Флавио Фалвио, главный пекарь, учил меня, как распознать тот самый момент в процессе замешивания, когда структура теста становится мягкой и эластичной — это необходимое условие для создания отличного хлеба; то, что это происходило достаточно внезапно, продолжало оставаться для меня неожиданностью довольно долгое время (в итоге большая часть теста была потрачена зря), но сеньор Фалвио был бесконечно терпелив.
— Ты будешь научиться. Согаggiо, amico mio[37] такие мастерство нет — ну, ну…
Синьор Фалвио страдал от своеобразной неспособности заканчивать свои предложения.
— Полученное за ночь? — предположил я.
— Именна, именна! Я научить тебя, ты увидеть. Piano piano, si impara[38].
И на самом деле, шаг за шагом, я учился.
Меня сильно поразило невероятное разнообразие сортов хлеба, которые я создавал на старой потертой стальной заготовке (единственный сорт, который бы ел мой отец): хлеб ресоrino[39], с травами, оливками и стручковым перцем, входящими в средиземноморские хлеба, состоящие из однородных кусочков, чего уж говорить об их сочных родственниках — хлебах с орехами, кишмишем, медом и сливками, хлебах с нугой или шоколадными крошками, хлебах со сладким рисом. Потом там были молочные рулеты, булочки, булки с изюмом, пряные сдобы и миндальные stollens[40]; также там были солодовые банановые пачки, огромный ассортимент ржаного хлеба, кольца из манго, панастанский хлеб, севильский хлеб, кентуккийские сахарные хлопья, хлеб из Толедо, пита и (мои любимые) венские плетенки с инжиром и цикорием.

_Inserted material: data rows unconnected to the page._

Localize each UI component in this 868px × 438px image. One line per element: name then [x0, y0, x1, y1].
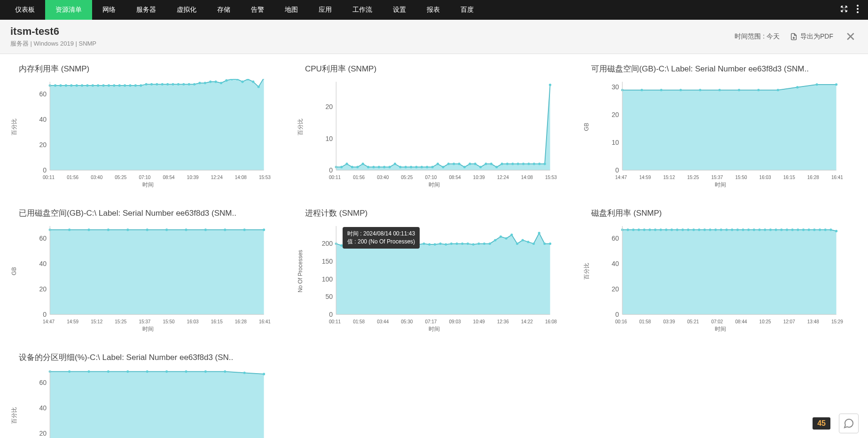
svg-point-158 — [477, 242, 480, 245]
svg-point-80 — [495, 166, 498, 168]
nav-item-11[interactable]: 报表 — [416, 0, 450, 20]
chart-svg[interactable]: 050100150200 — [305, 223, 563, 317]
svg-point-12 — [97, 84, 99, 86]
svg-text:40: 40 — [39, 404, 47, 412]
svg-point-78 — [485, 163, 487, 165]
time-range-label[interactable]: 时间范围 : 今天 — [735, 32, 780, 41]
svg-point-28 — [182, 83, 185, 86]
svg-point-71 — [447, 163, 450, 165]
svg-point-188 — [671, 228, 673, 231]
svg-text:0: 0 — [43, 311, 47, 317]
more-icon[interactable] — [857, 5, 859, 15]
nav-item-3[interactable]: 服务器 — [126, 0, 166, 20]
nav-item-2[interactable]: 网络 — [92, 0, 126, 20]
chart-svg[interactable]: 0204060 — [19, 223, 277, 317]
svg-point-151 — [439, 242, 441, 245]
svg-point-68 — [431, 166, 434, 168]
svg-point-79 — [490, 163, 493, 165]
x-axis-title: 时间 — [591, 181, 849, 189]
svg-text:100: 100 — [322, 275, 333, 283]
nav-item-7[interactable]: 地图 — [274, 0, 308, 20]
close-icon[interactable]: ✕ — [844, 30, 858, 44]
svg-point-141 — [384, 243, 387, 245]
chart-svg[interactable]: 0204060 — [19, 79, 277, 173]
y-axis-title: 百分比 — [297, 118, 305, 135]
export-pdf-button[interactable]: 导出为PDF — [790, 32, 833, 41]
alert-count-badge[interactable]: 45 — [813, 417, 830, 430]
chat-icon[interactable] — [839, 414, 859, 433]
top-nav: 仪表板资源清单网络服务器虚拟化存储告警地图应用工作流设置报表百度 — [0, 0, 868, 20]
svg-point-52 — [345, 163, 348, 165]
svg-point-118 — [126, 228, 129, 231]
svg-point-1 — [857, 8, 859, 10]
svg-point-210 — [791, 228, 794, 231]
nav-item-10[interactable]: 设置 — [383, 0, 416, 20]
svg-point-29 — [188, 83, 190, 86]
chart-body[interactable]: No Of Processes 050100150200 时间 : 2024/0… — [305, 223, 563, 319]
chart-title: CPU利用率 (SNMP) — [305, 63, 563, 74]
svg-point-146 — [412, 243, 414, 245]
svg-point-9 — [81, 84, 83, 86]
svg-text:60: 60 — [39, 235, 47, 242]
svg-point-60 — [389, 166, 391, 168]
svg-point-42 — [258, 86, 260, 88]
svg-point-196 — [714, 228, 717, 231]
svg-point-150 — [434, 243, 436, 245]
svg-text:150: 150 — [322, 258, 333, 265]
chart-body[interactable]: 百分比 0204060 — [19, 368, 277, 438]
nav-item-0[interactable]: 仪表板 — [5, 0, 45, 20]
x-axis-title: 时间 — [305, 181, 563, 189]
svg-point-152 — [445, 243, 447, 245]
x-ticks: 14:4714:5915:1215:2515:3715:5016:0316:15… — [591, 175, 849, 180]
svg-point-62 — [399, 166, 401, 168]
svg-point-57 — [372, 166, 375, 168]
chart-body[interactable]: 百分比 01020 — [305, 79, 563, 175]
svg-point-99 — [680, 89, 682, 91]
chart-svg[interactable]: 0204060 — [591, 223, 849, 317]
svg-point-65 — [415, 166, 417, 168]
chart-svg[interactable]: 0204060 — [19, 368, 277, 438]
chart-body[interactable]: 百分比 0204060 — [19, 79, 277, 175]
nav-item-5[interactable]: 存储 — [207, 0, 241, 20]
svg-point-106 — [816, 83, 818, 86]
svg-point-39 — [241, 80, 243, 83]
nav-item-12[interactable]: 百度 — [450, 0, 484, 20]
nav-item-8[interactable]: 应用 — [308, 0, 342, 20]
svg-text:60: 60 — [612, 235, 619, 242]
svg-point-72 — [453, 163, 455, 165]
nav-item-1[interactable]: 资源清单 — [45, 0, 92, 20]
svg-point-87 — [533, 163, 535, 165]
x-axis-title: 时间 — [591, 325, 849, 333]
chart-body[interactable]: 百分比 0204060 — [591, 223, 849, 319]
nav-item-6[interactable]: 告警 — [241, 0, 274, 20]
svg-point-67 — [426, 166, 428, 168]
x-ticks: 00:1101:5603:4005:2507:1008:5410:3912:24… — [305, 175, 563, 180]
svg-point-190 — [681, 228, 684, 231]
svg-text:0: 0 — [615, 166, 619, 173]
chart-body[interactable]: GB 0102030 — [591, 79, 849, 175]
svg-point-209 — [786, 228, 788, 231]
x-axis-title: 时间 — [19, 325, 277, 333]
badge-count: 45 — [817, 419, 826, 427]
svg-point-103 — [757, 89, 759, 91]
nav-item-9[interactable]: 工作流 — [342, 0, 383, 20]
svg-point-89 — [544, 163, 546, 165]
svg-point-119 — [146, 228, 149, 231]
svg-point-81 — [501, 163, 503, 165]
nav-item-4[interactable]: 虚拟化 — [166, 0, 207, 20]
svg-point-171 — [549, 242, 551, 245]
svg-point-13 — [102, 84, 105, 86]
chart-body[interactable]: GB 0204060 — [19, 223, 277, 319]
svg-point-193 — [698, 228, 700, 231]
svg-point-116 — [87, 228, 90, 231]
svg-point-233 — [204, 370, 207, 373]
y-axis-title: GB — [583, 123, 590, 131]
svg-point-21 — [145, 83, 148, 86]
chart-svg[interactable]: 0102030 — [591, 79, 849, 173]
svg-point-231 — [165, 370, 168, 373]
chart-svg[interactable]: 01020 — [305, 79, 563, 173]
svg-point-168 — [532, 242, 535, 245]
svg-point-234 — [224, 370, 226, 373]
svg-point-206 — [769, 228, 772, 231]
collapse-icon[interactable] — [840, 5, 848, 15]
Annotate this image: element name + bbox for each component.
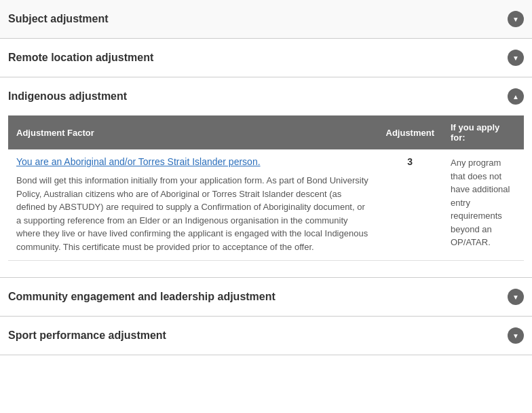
table-cell-if-you-apply: Any program that does not have additiona… — [442, 149, 524, 261]
adjustment-table: Adjustment Factor Adjustment If you appl… — [8, 115, 524, 261]
chevron-down-icon — [508, 289, 524, 305]
table-header-factor: Adjustment Factor — [8, 115, 378, 149]
accordion-header-indigenous-adjustment[interactable]: Indigenous adjustment — [0, 77, 532, 115]
accordion-title-indigenous-adjustment: Indigenous adjustment — [8, 90, 127, 103]
accordion-title-remote-location-adjustment: Remote location adjustment — [8, 52, 153, 64]
accordion-subject-adjustment: Subject adjustment — [0, 0, 532, 39]
table-header-if-you-apply: If you apply for: — [442, 115, 524, 149]
accordion-content-indigenous-adjustment: Adjustment Factor Adjustment If you appl… — [0, 115, 532, 277]
accordion-community-engagement-adjustment: Community engagement and leadership adju… — [0, 278, 532, 317]
factor-main-link[interactable]: You are an Aboriginal and/or Torres Stra… — [16, 156, 261, 167]
if-apply-text: Any program that does not have additiona… — [451, 158, 510, 247]
accordion-title-community-engagement-adjustment: Community engagement and leadership adju… — [8, 291, 276, 303]
table-header-adjustment: Adjustment — [378, 115, 443, 149]
chevron-down-icon — [508, 11, 524, 27]
factor-main-text: You are an Aboriginal and/or Torres Stra… — [16, 156, 370, 167]
accordion-remote-location-adjustment: Remote location adjustment — [0, 39, 532, 77]
table-cell-adjustment-value: 3 — [378, 149, 443, 261]
accordion-header-sport-performance-adjustment[interactable]: Sport performance adjustment — [0, 317, 532, 355]
accordion-indigenous-adjustment: Indigenous adjustment Adjustment Factor … — [0, 77, 532, 278]
accordion-header-subject-adjustment[interactable]: Subject adjustment — [0, 0, 532, 38]
factor-detail-text: Bond will get this information initially… — [16, 174, 370, 253]
chevron-down-icon — [508, 327, 524, 344]
chevron-down-icon — [508, 50, 524, 66]
chevron-up-icon — [508, 88, 524, 105]
table-row: You are an Aboriginal and/or Torres Stra… — [8, 149, 524, 261]
table-cell-factor: You are an Aboriginal and/or Torres Stra… — [8, 149, 378, 261]
accordion-title-subject-adjustment: Subject adjustment — [8, 13, 109, 25]
accordion-sport-performance-adjustment: Sport performance adjustment — [0, 317, 532, 355]
accordion-title-sport-performance-adjustment: Sport performance adjustment — [8, 329, 166, 342]
accordion-header-remote-location-adjustment[interactable]: Remote location adjustment — [0, 39, 532, 77]
accordion-header-community-engagement-adjustment[interactable]: Community engagement and leadership adju… — [0, 278, 532, 316]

Каждое из этих восхитительных творений требовало к себе персональной особенной заботы и внимания, и я обнаружил, что мне было необходимо настроиться на нужный лад, прежде чем начать работать — чтобы взять на себя, так сказать, мировоззрение той культуры, которая должным образом подходила тому сорту хлеба, который я хотел испечь. Разве это звучит de trop[41]? Уверяю вас, что нет. Было бы совершенно неуместно, скажем, начать печь баварский ржаной хлеб в состоянии, faute de mieux[42], которое можно было бы назвать «средиземноморским настроением», так как основная субстанция под вашими пальцами будет чувствовать чужеродное колебание и соответственно реагировать. Люди, которые живут в холодной северной крепости, не могут успешно испечь хлеб, пока их сознание танцует с образами лазурного моря или жаркого южного солнца. Я мог бы вам сказать, что, немного послушав Моцарта прошлой ночью, я гарантированно получил отличные результаты, готовя венские плетенки с инжиром и цикорием.